A conversation with one of the purged, Rep. Justin Amash.

 

 

(Snip)

 

Amash votes his principles more consistently than most politicians do, including being one of two Republicans to vote against the House Budget Committee's 2013 budget, aka the Ryan Budget, while a member of that committee.

 

Fast forward to this week when we learned -- before Justin Amash did -- that he had been removed from the Budget Committee along with Tim Huelskamp (R-KS), who was the only other Republican to vote against the Ryan budget in committee. Two other Republicans, Dave Schweikert (R-AZ) and Walter Jones (R-NC), who along with Amash and Huelskamp opposed the Budget Control Act, were removed from the Financial Services Committee.

 

On Wednesday, Rep. Huelskamp quoted Speaker of the House John Boehner (R-OH) as saying that the leadership "punished four members" (remarkably attributing the stark word "punished" to the Speaker) and that Boehner "warned GOP lawmakers that there may be more folks that will be targeted ... 'we're watching all your votes.'"

 

Not least because I thought we had a Congress rather than a Politburo, and because I (perhaps naively) expected better behavior from John Boehner than from Nancy Pelosi or Barack "Don't think we're not keeping score, brother" Obama, the news inspired my second long phone conversation with Congressman Amash, this being an exclusive interview of him for The American Spectator:

 

Q: Justin, how did this whole story develop for you?

 

JA: On Monday morning, I heard about Schweikert being removed from his committee. A couple of hours later, I heard the same from Huelskamp, directly from him. I then started to wonder "Who else are they going after?" That's when I saw a news report saying that I was being removed from the Budget Committee. But the entire day I didn't get a call from anyone about what my committee assignments would be or why I might have been removed from the Budget Committee.

 

By Tuesday afternoon, I still hadn't received any word from leadership. Wednesday was the first day I spoke with leadership about my committee assignments, and I approached them.

 

Q: What was their explanation for why you were removed from the committee?

 

JA: You get conflicting stories. They insist that it's not because of the votes, and not because of my philosophy. But there is no clear, consistent message about why I was removed from Budget.

 

Q: What's your guess?

 

JA: I think it's my votes, in general, when it comes to fiscal issues.

 

(Snip)

 

 

It is not just what Boehner did, although given the fights coming up one could question his timing, but also the way he did it. Unless John is going to go wobbly...again.

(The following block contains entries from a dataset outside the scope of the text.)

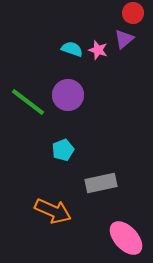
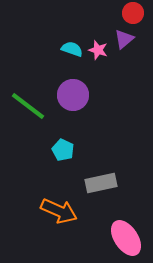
purple circle: moved 5 px right
green line: moved 4 px down
cyan pentagon: rotated 25 degrees counterclockwise
orange arrow: moved 6 px right
pink ellipse: rotated 9 degrees clockwise
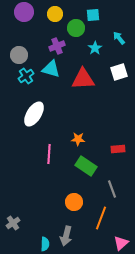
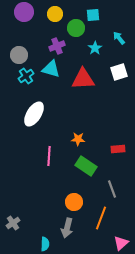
pink line: moved 2 px down
gray arrow: moved 1 px right, 8 px up
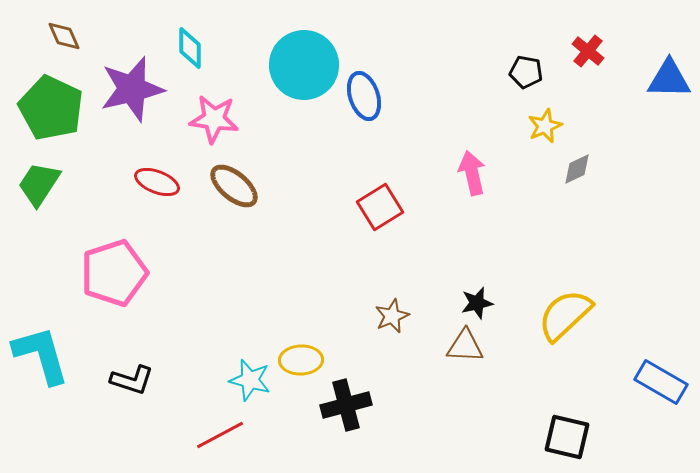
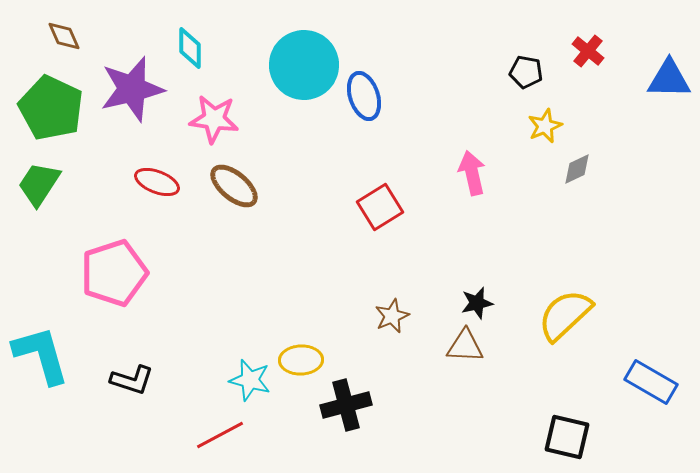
blue rectangle: moved 10 px left
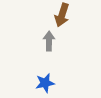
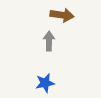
brown arrow: rotated 100 degrees counterclockwise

I'm thinking apparently he doesn't really understand that anything good that comes from these negotiations will be attributed to Obama and the Democrats, and anything bad to the Republicans. And soon we will be right back in this same battle....only in worse shape.

I understand discipline must be maintained, but given the House GOP won their votes a stern private talking to was called for, not this.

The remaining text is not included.